Man wrongly imprisoned for 1989 murder speaks out
by LEANNA FAULK, NBC 10 NEWS
Todd Barry, the man who confessed to the brutal 1989 murder of Victoria Cushman was released on Wednesday.
NBC 10 spoke exclusively with Scott Hornoff, who was wrongfully imprisoned for the same murder.
Hornoff, a former cop, spent six years at the ACI facility in Cranston for a crime he did not commit.
Twenty-two years after his release, he said the memories still haunt him.
“I don’t really think about it when I’m awake. I still have nightmares almost every night,” he said. “Of being in prison, or being told that I have to go to prison, or escaping or being chased.”
On Aug. 11, 1989, 29-year-old Victoria Cushman wasbrutally murdered in her Warwick home.
Hornoff, a married police officer and Cushman’s lover, was arrested, tried and convicted of the crime.
“I was sentenced to life, and I would have done life because I never would have confessed to something I didn’t do,” he said.
Hornoff spent six years behind bars before Barry came forward.
Hornoff said he wrote to him, hoping to make sense of the evidence and what drove him to let an innocent man take the fall.

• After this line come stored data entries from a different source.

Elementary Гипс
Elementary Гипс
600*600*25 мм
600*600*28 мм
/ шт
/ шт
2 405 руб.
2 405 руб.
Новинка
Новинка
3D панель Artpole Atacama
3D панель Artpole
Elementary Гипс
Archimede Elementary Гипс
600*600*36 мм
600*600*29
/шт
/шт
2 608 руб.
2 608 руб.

Barry’s release Wednesday ends his 30-year imprisonment, but for Hornoff, his wounds are far from healed
“I still have some anger, because I know that my mom would have lived a lot longer if this hadn’t happened,” he said.
Hornoff said he hasn’t heard from Barry in years, and has no plans of reaching out.
However, if given the opportunity, he said he would be open to meeting with him.